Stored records
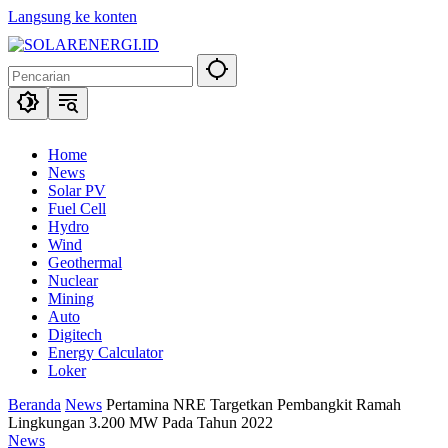
Langsung ke konten
Home
News
Solar PV
Fuel Cell
Hydro
Wind
Geothermal
Nuclear
Mining
Auto
Digitech
Energy Calculator
Loker
Beranda
News
Pertamina NRE Targetkan Pembangkit Ramah
Lingkungan 3.200 MW Pada Tahun 2022
News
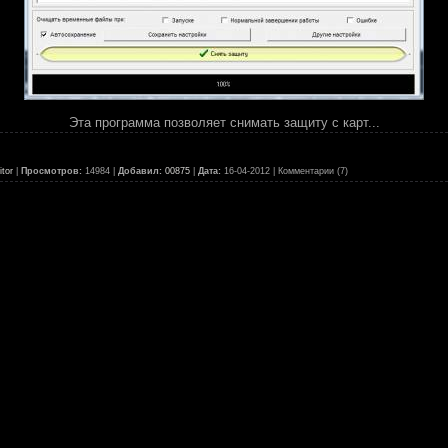
Эта программа позволяет снимать защиту с карт...
tor
|
Просмотров:
14984 |
Добавил:
00875
|
Дата:
16-04-2012
| Комментарии (7)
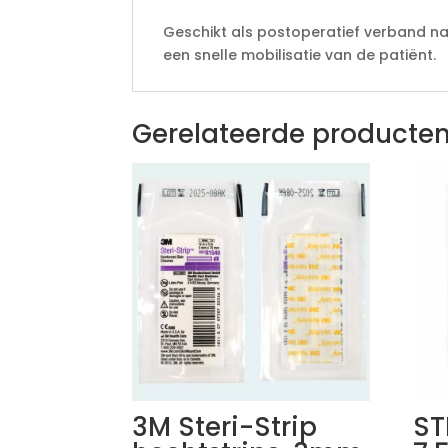
Geschikt als postoperatief verband na 
een snelle mobilisatie van de patiënt.
Gerelateerde producte
3M Steri-Strip
ST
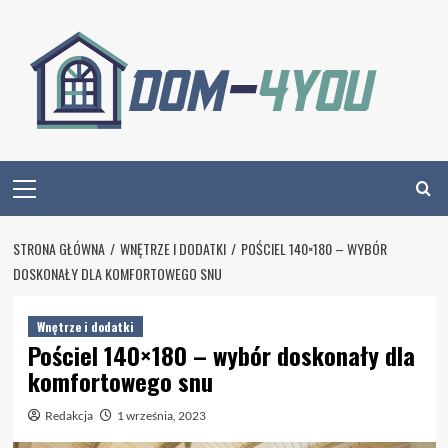
Skip
to
content
Primary
Menu
STRONA GŁÓWNA
WNĘTRZE I DODATKI
POŚCIEL 140×180 – WYBÓR
DOSKONAŁY DLA KOMFORTOWEGO SNU
Wnętrze i dodatki
Pościel 140×180 – wybór doskonały dla
komfortowego snu
Redakcja
1 września, 2023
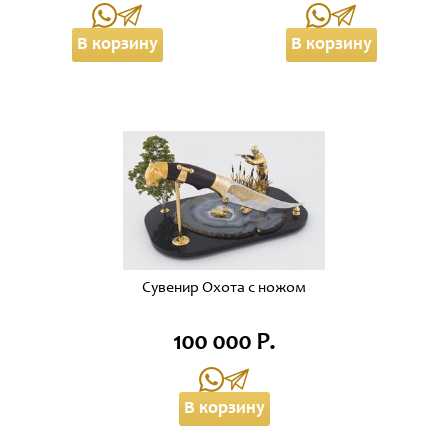
В корзину
В корзину
Сувенир Охота с ножом
100 000 Р.
В корзину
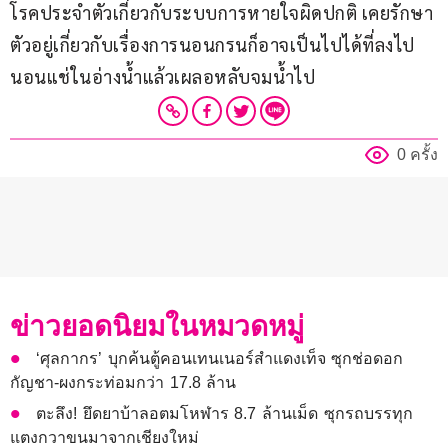
โรคประจำตัวเกี่ยวกับระบบการหายใจผิดปกติ เคยรักษา
ตัวอยู่เกี่ยวกับเรื่องการนอนกรนก็อาจเป็นไปได้ที่ลงไป
นอนแช่ในอ่างน้ำแล้วเผลอหลับจมน้ำไป
0 ครั้ง
ข่าวยอดนิยมในหมวดหมู่
‘ศุลกากร’ บุกค้นตู้คอนเทนเนอร์สำแดงเท็จ ซุกช่อดอก
กัญชา-ผงกระท่อมกว่า 17.8 ล้าน
ตะลึง! ยึดยาบ้าลอตมโหฬาร 8.7 ล้านเม็ด ซุกรถบรรทุก
แตงกวาขนมาจากเชียงใหม่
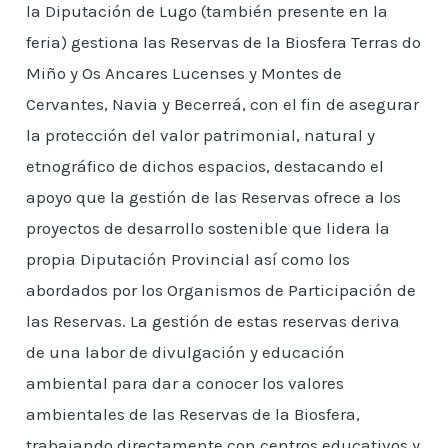
la Diputación de Lugo (también presente en la
feria) gestiona las Reservas de la Biosfera Terras do
Miño y Os Ancares Lucenses y Montes de
Cervantes, Navia y Becerreá, con el fin de asegurar
la protección del valor patrimonial, natural y
etnográfico de dichos espacios, destacando el
apoyo que la gestión de las Reservas ofrece a los
proyectos de desarrollo sostenible que lidera la
propia Diputación Provincial así como los
abordados por los Organismos de Participación de
las Reservas. La gestión de estas reservas deriva
de una labor de divulgación y educación
ambiental para dar a conocer los valores
ambientales de las Reservas de la Biosfera,
trabajando directamente con centros educativos y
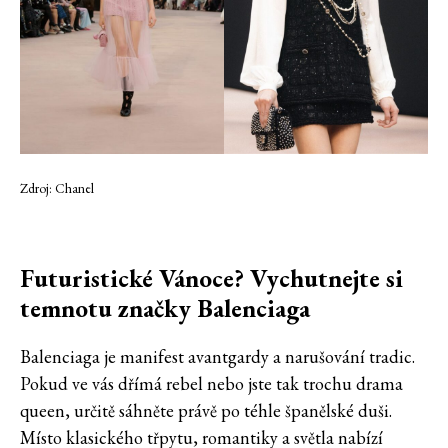
Zdroj: Chanel
Futuristické Vánoce? Vychutnejte si
temnotu značky Balenciaga
Balenciaga je manifest avantgardy a narušování tradic.
Pokud ve vás dřímá rebel nebo jste tak trochu drama
queen, určitě sáhněte právě po téhle španělské duši.
Místo klasického třpytu, romantiky a světla nabízí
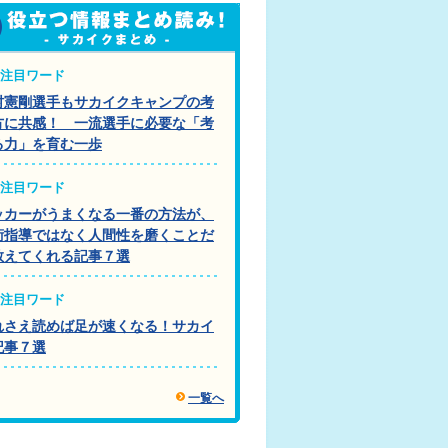
注目ワード
村憲剛選手もサカイクキャンプの考
方に共感！ 一流選手に必要な「考
る力」を育む一歩
注目ワード
ッカーがうまくなる一番の方法が、
術指導ではなく人間性を磨くことだ
教えてくれる記事７選
注目ワード
れさえ読めば足が速くなる！サカイ
記事７選
一覧へ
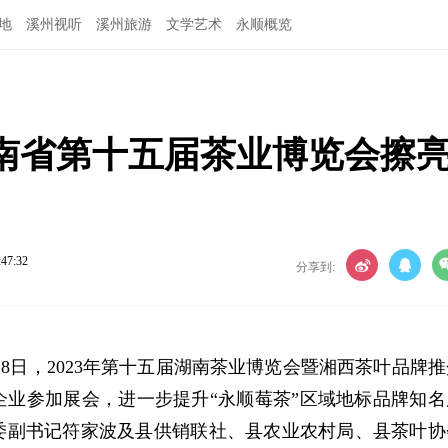
地
溪州视听
溪州旅游
文学艺术
永顺概览
湖南省第十五届茶业博览会擦
:47:32
分享到:
月8日，2023年第十五届湖南茶业博览会暨湘西茶叶品牌推
业参加展会，进一步提升“永顺莓茶”区域地标品牌知名
委副书记符家波及县供销联社、县农业农村局、县茶叶协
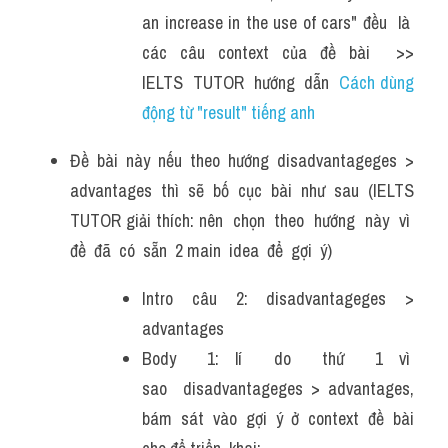
an increase in the use of cars" đều  là  
các  câu  context  của  đề  bài    >> 
IELTS  TUTOR  hướng  dẫn  
Cách dùng 
động từ "result" tiếng anh
Đề bài này nếu theo hướng disadvantageges > 
advantages  thì  sẽ  bố  cục  bài  như  sau  (IELTS 
TUTOR giải thích: nên  chọn  theo  hướng  này  vì  
đề  đã  có  sẵn  2 main  idea  để  gợi  ý)
Intro câu 2: disadvantageges > 
advantages
Body  1: lí  do  thứ  1 vì  
sao  disadvantageges > advantages, 
bám  sát  vào  gợi  ý  ở  context  đề  bài 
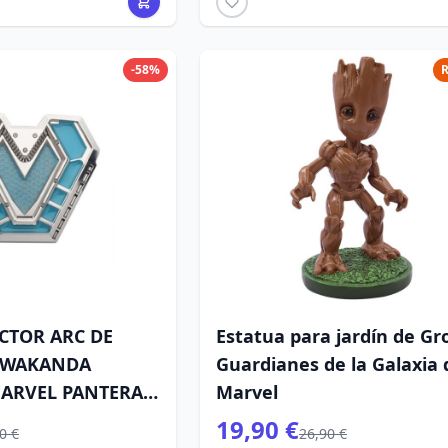
-58%
R
ACTOR ARC DE
Estatua para jardín de Gr
 WAKANDA
Guardianes de la Galaxia 
MARVEL PANTERA
Marvel
19,90 €
0 €
26,90 €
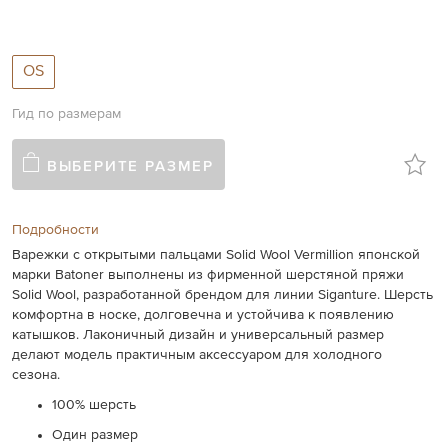
OS
Гид по размерам
ВЫБЕРИТЕ РАЗМЕР
Подробности
Варежки с открытыми пальцами Solid Wool Vermillion японской
марки Batoner выполнены из фирменной шерстяной пряжи
Solid Wool, разработанной брендом для линии Siganture. Шерсть
комфортна в носке, долговечна и устойчива к появлению
катышков. Лаконичный дизайн и универсальный размер
делают модель практичным аксессуаром для холодного
сезона.
100% шерсть
Один размер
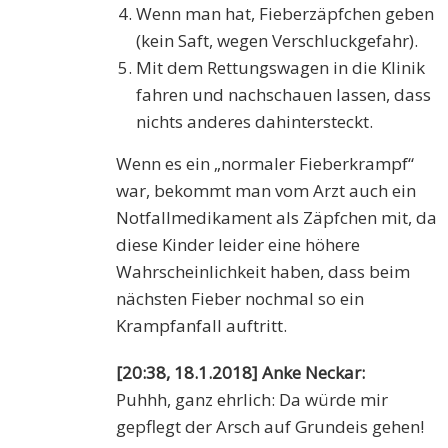
Wenn man hat, Fieberzäpfchen geben
(kein Saft, wegen Verschluckgefahr).
Mit dem Rettungswagen in die Klinik
fahren und nachschauen lassen, dass
nichts anderes dahintersteckt.
Wenn es ein „normaler Fieberkrampf“
war, bekommt man vom Arzt auch ein
Notfallmedikament als Zäpfchen mit, da
diese Kinder leider eine höhere
Wahrscheinlichkeit haben, dass beim
nächsten Fieber nochmal so ein
Krampfanfall auftritt.
[20:38, 18.1.2018] Anke Neckar:
Puhhh, ganz ehrlich: Da würde mir
gepflegt der Arsch auf Grundeis gehen!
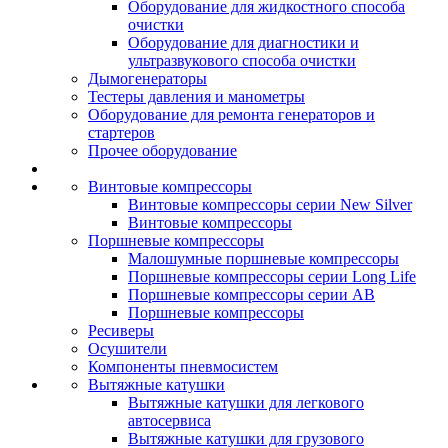
Оборудование для жидкостного способа
очистки
Оборудование для диагностики и
ультразвукового способа очистки
Дымогенераторы
Тестеры давления и манометры
Оборудование для ремонта генераторов и
стартеров
Прочее оборудование
Винтовые компрессоры
Винтовые компрессоры серии New Silver
Винтовые компрессоры
Поршневые компрессоры
Малошумные поршневые компрессоры
Поршневые компрессоры серии Long Life
Поршневые компрессоры серии AB
Поршневые компрессоры
Ресиверы
Осушители
Компоненты пневмосистем
Вытяжные катушки
Вытяжные катушки для легкового
автосервиса
Вытяжные катушки для грузового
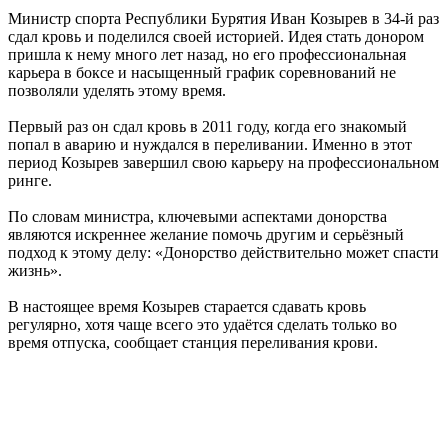
Министр спорта Республики Бурятия Иван Козырев в 34-й раз
сдал кровь и поделился своей историей. Идея стать донором
пришла к нему много лет назад, но его профессиональная
карьера в боксе и насыщенный график соревнований не
позволяли уделять этому время.
Первый раз он сдал кровь в 2011 году, когда его знакомый
попал в аварию и нуждался в переливании. Именно в этот
период Козырев завершил свою карьеру на профессиональном
ринге.
По словам министра, ключевыми аспектами донорства
являются искреннее желание помочь другим и серьёзный
подход к этому делу: «Донорство действительно может спасти
жизнь».
В настоящее время Козырев старается сдавать кровь
регулярно, хотя чаще всего это удаётся сделать только во
время отпуска, сообщает станция переливания крови.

#### [Activity]
Having removed the pictures, write out the records exactly as they stand.

#### [Written solution]
Langsung ke konten
Home
News
Solar PV
Fuel Cell
Hydro
Wind
Geothermal
Nuclear
Mining
Auto
Digitech
Energy Calculator
Loker
Beranda
News
Pertamina NRE Targetkan Pembangkit Ramah
Lingkungan 3.200 MW Pada Tahun 2022
News
Эта программа позволяет снимать защиту с карт...
tor
|
Просмотров:
14984 |
Добавил:
00875
|
Дата:
16-04-2012
| Комментарии (7)
Geschikt als postoperatief verband na 
een snelle mobilisatie van de patiënt.
Gerelateerde producte
3M Steri-Strip
ST
Skip
to
content
Primary
Menu
STRONA GŁÓWNA
WNĘTRZE I DODATKI
POŚCIEL 140×180 – WYBÓR
DOSKONAŁY DLA KOMFORTOWEGO SNU
Wnętrze i dodatki
Pościel 140×180 – wybór doskonały dla
komfortowego snu
Redakcja
1 września, 2023
В корзину
В корзину
Сувенир Охота с ножом
100 000 Р.
В корзину
โรคประจำตัวเกี่ยวกับระบบการหายใจผิดปกติ เคยรักษา
ตัวอยู่เกี่ยวกับเรื่องการนอนกรนก็อาจเป็นไปได้ที่ลงไป
นอนแช่ในอ่างน้ำแล้วเผลอหลับจมน้ำไป
0 ครั้ง
ข่าวยอดนิยมในหมวดหมู่
‘ศุลกากร’ บุกค้นตู้คอนเทนเนอร์สำแดงเท็จ ซุกช่อดอก
กัญชา-ผงกระท่อมกว่า 17.8 ล้าน
ตะลึง! ยึดยาบ้าลอตมโหฬาร 8.7 ล้านเม็ด ซุกรถบรรทุก
แตงกวาขนมาจากเชียงใหม่
la Diputación de Lugo (también presente en la
feria) gestiona las Reservas de la Biosfera Terras do
Miño y Os Ancares Lucenses y Montes de
Cervantes, Navia y Becerreá, con el fin de asegurar
la protección del valor patrimonial, natural y
etnográfico de dichos espacios, destacando el
apoyo que la gestión de las Reservas ofrece a los
proyectos de desarrollo sostenible que lidera la
propia Diputación Provincial así como los
abordados por los Organismos de Participación de
las Reservas. La gestión de estas reservas deriva
de una labor de divulgación y educación
ambiental para dar a conocer los valores
ambientales de las Reservas de la Biosfera,
trabajando directamente con centros educativos y
Zdroj: Chanel
Futuristické Vánoce? Vychutnejte si
temnotu značky Balenciaga
Balenciaga je manifest avantgardy a narušování tradic.
Pokud ve vás dřímá rebel nebo jste tak trochu drama
queen, určitě sáhněte právě po téhle španělské duši.
Místo klasického třpytu, romantiky a světla nabízí
注目ワード
村憲剛選手もサカイクキャンプの考
方に共感！ 一流選手に必要な「考
る力」を育む一歩
注目ワード
ッカーがうまくなる一番の方法が、
術指導ではなく人間性を磨くことだ
教えてくれる記事７選
注目ワード
れさえ読めば足が速くなる！サカイ
記事７選
一覧へ
地
溪州视听
溪州旅游
文学艺术
永顺概览
湖南省第十五届茶业博览会擦
:47:32
分享到:
月8日，2023年第十五届湖南茶业博览会暨湘西茶叶品牌推
业参加展会，进一步提升“永顺莓茶”区域地标品牌知名
委副书记符家波及县供销联社、县农业农村局、县茶叶协
an increase in the use of cars" đều  là  
các  câu  context  của  đề  bài    >> 
IELTS  TUTOR  hướng  dẫn  
Cách dùng 
động từ "result" tiếng anh
Đề bài này nếu theo hướng disadvantageges > 
advantages  thì  sẽ  bố  cục  bài  như  sau  (IELTS 
TUTOR giải thích: nên  chọn  theo  hướng  này  vì  
đề  đã  có  sẵn  2 main  idea  để  gợi  ý)
Intro câu 2: disadvantageges > 
advantages
Body  1: lí  do  thứ  1 vì  
sao  disadvantageges > advantages, 
bám  sát  vào  gợi  ý  ở  context  đề  bài 
-58%
R
ACTOR ARC DE
Estatua para jardín de Gr
 WAKANDA
Guardianes de la Galaxia 
MARVEL PANTERA
Marvel
19,90 €
0 €
26,90 €
OS
Гид по размерам
ВЫБЕРИТЕ РАЗМЕР
Подробности
Варежки с открытыми пальцами Solid Wool Vermillion японской
марки Batoner выполнены из фирменной шерстяной пряжи
Solid Wool, разработанной брендом для линии Siganture. Шерсть
комфортна в носке, долговечна и устойчива к появлению
катышков. Лаконичный дизайн и универсальный размер
делают модель практичным аксессуаром для холодного
сезона.
100% шерсть
Один размер
Wenn man hat, Fieberzäpfchen geben
(kein Saft, wegen Verschluckgefahr).
Mit dem Rettungswagen in die Klinik
fahren und nachschauen lassen, dass
nichts anderes dahintersteckt.
Wenn es ein „normaler Fieberkrampf“
war, bekommt man vom Arzt auch ein
Notfallmedikament als Zäpfchen mit, da
diese Kinder leider eine höhere
Wahrscheinlichkeit haben, dass beim
nächsten Fieber nochmal so ein
Krampfanfall auftritt.
[20:38, 18.1.2018] Anke Neckar:
Puhhh, ganz ehrlich: Da würde mir
gepflegt der Arsch auf Grundeis gehen!
Оборудование для жидкостного способа
очистки
Оборудование для диагностики и
ультразвукового способа очистки
Дымогенераторы
Тестеры давления и манометры
Оборудование для ремонта генераторов и
стартеров
Прочее оборудование
Винтовые компрессоры
Винтовые компрессоры серии New Silver
Винтовые компрессоры
Поршневые компрессоры
Малошумные поршневые компрессоры
Поршневые компрессоры серии Long Life
Поршневые компрессоры серии AB
Поршневые компрессоры
Ресиверы
Осушители
Компоненты пневмосистем
Вытяжные катушки
Вытяжные катушки для легкового
автосервиса
Вытяжные катушки для грузового
Министр спорта Республики Бурятия Иван Козырев в 34-й раз
сдал кровь и поделился своей историей. Идея стать донором
пришла к нему много лет назад, но его профессиональная
карьера в боксе и насыщенный график соревнований не
позволяли уделять этому время.
Первый раз он сдал кровь в 2011 году, когда его знакомый
попал в аварию и нуждался в переливании. Именно в этот
период Козырев завершил свою карьеру на профессиональном
ринге.
По словам министра, ключевыми аспектами донорства
являются искреннее желание помочь другим и серьёзный
подход к этому делу: «Донорство действительно может спасти
жизнь».
В настоящее время Козырев старается сдавать кровь
регулярно, хотя чаще всего это удаётся сделать только во
время отпуска, сообщает станция переливания крови.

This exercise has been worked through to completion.